中堅以上の規模で、購買管理(稟議)も含めたガバナンスを強化したい場合は、バクラクとfreeeの比較記事も参考になります。

よくあるトラブルと回避策

前受金と追加請求の金額が合致しない場合の処理

見積もりよりも大幅に縮小し、前受金の方が多くなってしまった場合は、「返金」処理が発生します。freee請求書で「マイナスの請求書(赤伝)」を発行し、実際の銀行振込(出金)と紐付けて消し込む必要があります。

消費税率の変更や端数処理の壁

イベントの準備期間中に税率が変わることは稀ですが、端数処理(切り捨て・四捨五入)の設定が「請求書ごと」で異なると、最終精算で1円のズレが生じます。社内の計算ルールをfreeeの設定(デフォルトは切り捨てが多い)に統一しておくことが、決算時のストレスを減らすコツです。

イベントが中止になった際の返金処理

天災などでイベントが中止になった場合、受領済みの前受金を返金するか、あるいはキャンセル料として充当するかで仕訳が変わります。キャンセル料とする場合は、その時点で「前受金」を「売上高(雑収入など)」へ振り替える処理を忘れないようにしましょう。

まとめ:イベント収支管理を自動化するために

イベント業界特有の「前受・追加請求」の運用は、freee請求書の機能を正しく理解し、会計側の「前受金」科目と紐付けることで、劇的に効率化できます。重要なのは、請求書を発行する営業・現場サイドと、消込を行う経理サイドが、同じ「プロジェクトタグ」という言語で会話することです。

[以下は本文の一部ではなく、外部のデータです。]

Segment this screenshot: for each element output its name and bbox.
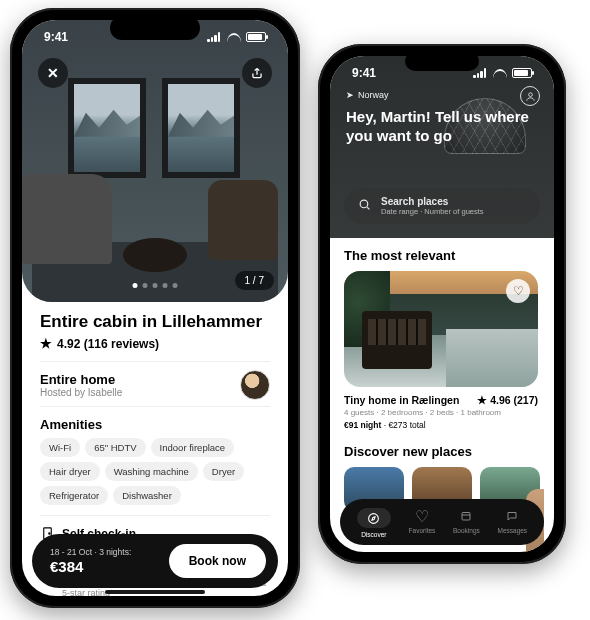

デジタル化の第一歩は、こうした「業界の商慣習」をいかにSaaSの標準機能に落とし込めるかにかかっています。より高度なデータ連携や、MAツール等との統合を検討されている方は、当サイトの他のアーキテクチャ解説記事もぜひご覧ください。

実務者が陥りやすい「前受金管理」の落とし穴とチェックリスト

イベント業界の請求実務では、書類の発行(請求書)と役務の提供(イベント実施)に数ヶ月のタイムラグが生じます。この期間、freee上で正しくデータが管理されているか、以下のチェックリストで確認してください。

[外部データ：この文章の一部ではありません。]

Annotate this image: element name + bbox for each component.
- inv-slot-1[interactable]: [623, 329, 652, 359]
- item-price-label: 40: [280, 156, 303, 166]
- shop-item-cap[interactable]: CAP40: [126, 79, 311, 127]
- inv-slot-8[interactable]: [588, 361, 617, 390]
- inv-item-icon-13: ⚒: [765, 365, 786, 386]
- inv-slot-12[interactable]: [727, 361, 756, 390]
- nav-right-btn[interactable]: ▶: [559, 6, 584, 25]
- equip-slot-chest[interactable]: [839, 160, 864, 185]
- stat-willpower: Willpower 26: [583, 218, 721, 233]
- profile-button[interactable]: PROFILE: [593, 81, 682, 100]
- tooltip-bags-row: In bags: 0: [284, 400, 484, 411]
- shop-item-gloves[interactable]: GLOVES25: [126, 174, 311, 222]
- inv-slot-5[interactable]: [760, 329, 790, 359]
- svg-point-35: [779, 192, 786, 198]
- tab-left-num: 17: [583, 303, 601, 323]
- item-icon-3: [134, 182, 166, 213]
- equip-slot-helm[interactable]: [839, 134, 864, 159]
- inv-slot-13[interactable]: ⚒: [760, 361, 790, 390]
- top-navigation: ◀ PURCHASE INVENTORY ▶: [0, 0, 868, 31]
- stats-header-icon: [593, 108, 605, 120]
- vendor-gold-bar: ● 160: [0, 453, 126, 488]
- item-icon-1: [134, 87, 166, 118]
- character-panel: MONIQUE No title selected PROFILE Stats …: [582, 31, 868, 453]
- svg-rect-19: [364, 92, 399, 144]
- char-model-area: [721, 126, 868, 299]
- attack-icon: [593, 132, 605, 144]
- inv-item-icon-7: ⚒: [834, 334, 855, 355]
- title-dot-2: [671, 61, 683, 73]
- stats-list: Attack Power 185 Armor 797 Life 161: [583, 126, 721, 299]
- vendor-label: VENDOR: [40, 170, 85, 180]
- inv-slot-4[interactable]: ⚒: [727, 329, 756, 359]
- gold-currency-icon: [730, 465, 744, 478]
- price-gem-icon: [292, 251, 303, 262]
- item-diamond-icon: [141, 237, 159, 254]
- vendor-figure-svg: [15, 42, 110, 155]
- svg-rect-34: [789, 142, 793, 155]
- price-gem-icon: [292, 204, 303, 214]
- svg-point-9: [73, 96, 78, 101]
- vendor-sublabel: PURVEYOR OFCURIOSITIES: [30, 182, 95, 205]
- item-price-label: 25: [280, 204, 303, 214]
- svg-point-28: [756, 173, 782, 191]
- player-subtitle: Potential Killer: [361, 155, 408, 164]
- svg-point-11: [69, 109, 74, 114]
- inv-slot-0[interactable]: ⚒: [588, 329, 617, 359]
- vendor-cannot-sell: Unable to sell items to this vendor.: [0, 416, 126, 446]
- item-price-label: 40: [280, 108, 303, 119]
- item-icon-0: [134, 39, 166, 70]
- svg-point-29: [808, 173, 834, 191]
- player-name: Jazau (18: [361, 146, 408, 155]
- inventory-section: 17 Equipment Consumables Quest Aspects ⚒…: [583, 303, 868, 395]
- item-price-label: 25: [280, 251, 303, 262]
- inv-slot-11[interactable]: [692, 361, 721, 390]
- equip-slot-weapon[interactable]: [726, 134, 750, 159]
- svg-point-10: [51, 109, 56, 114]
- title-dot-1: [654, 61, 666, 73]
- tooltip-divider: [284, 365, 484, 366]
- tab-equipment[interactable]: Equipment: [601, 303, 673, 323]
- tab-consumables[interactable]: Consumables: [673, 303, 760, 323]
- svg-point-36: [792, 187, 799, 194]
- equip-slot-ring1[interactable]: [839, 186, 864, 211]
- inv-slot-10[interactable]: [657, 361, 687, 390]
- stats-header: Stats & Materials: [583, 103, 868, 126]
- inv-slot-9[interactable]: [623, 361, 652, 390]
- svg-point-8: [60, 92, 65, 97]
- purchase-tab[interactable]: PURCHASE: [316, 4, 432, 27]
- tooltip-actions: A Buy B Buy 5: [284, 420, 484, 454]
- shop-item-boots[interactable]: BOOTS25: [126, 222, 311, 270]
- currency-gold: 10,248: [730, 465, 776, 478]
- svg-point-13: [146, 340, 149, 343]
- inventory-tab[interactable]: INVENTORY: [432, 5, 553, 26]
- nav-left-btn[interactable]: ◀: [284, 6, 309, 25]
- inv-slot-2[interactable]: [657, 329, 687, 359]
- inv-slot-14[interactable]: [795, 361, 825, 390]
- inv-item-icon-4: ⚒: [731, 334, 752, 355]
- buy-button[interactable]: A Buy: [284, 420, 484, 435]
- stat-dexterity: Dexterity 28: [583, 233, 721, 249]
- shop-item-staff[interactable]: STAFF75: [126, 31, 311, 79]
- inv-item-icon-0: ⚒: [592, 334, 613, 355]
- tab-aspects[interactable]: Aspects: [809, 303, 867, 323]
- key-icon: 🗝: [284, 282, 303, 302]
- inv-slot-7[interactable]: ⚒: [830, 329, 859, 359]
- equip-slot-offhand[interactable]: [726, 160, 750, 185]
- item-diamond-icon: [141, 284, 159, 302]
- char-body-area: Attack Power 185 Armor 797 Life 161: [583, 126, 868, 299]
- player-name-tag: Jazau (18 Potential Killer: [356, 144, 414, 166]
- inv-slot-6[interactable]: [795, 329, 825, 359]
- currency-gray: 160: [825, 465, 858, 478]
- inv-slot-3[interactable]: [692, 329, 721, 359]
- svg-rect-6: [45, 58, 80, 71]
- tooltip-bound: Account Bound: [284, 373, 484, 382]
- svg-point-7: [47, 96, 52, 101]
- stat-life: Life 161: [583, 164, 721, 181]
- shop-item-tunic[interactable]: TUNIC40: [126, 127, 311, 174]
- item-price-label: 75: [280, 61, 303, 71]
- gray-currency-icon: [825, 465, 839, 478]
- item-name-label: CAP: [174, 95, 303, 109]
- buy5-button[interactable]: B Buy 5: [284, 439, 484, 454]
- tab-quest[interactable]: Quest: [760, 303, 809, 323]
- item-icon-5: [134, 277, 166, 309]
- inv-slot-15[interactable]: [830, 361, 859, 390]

  • 源泉徴収の対象か:出演料やデザイン費が含まれる場合、前受金の段階で源泉徴収税額を記載するか、最終精算時に一括控除するか先方と合意できているか。
  • 入金ステータスの確認:freee請求書で「送付済み」のステータスが、銀行同期によって正しく「入金済み」に変わっているか。
  • インボイスの交付義務:前受金を受領した時点でインボイスを発行した場合、役務提供完了後の最終請求書で「既請求額」を控除する形式がインボイス制度の要件(税率ごとの合計等)を満たしているか。

よくある誤解:前受金の入金=売上の確定ではない

「入金があったから売上に計上して良い」というのは、発生主義を採用する会計実務において最大の誤解です。イベントが完了するまでは、あくまで顧客から「預かっているお金(負債)」です。この原則を無視すると、キャッシュはあっても決算で多額の修正が必要になります。正確な管理については、Excelと紙の限界を突破する業務DXガイドでも解説している「データの整合性」の観点が極めて重要です。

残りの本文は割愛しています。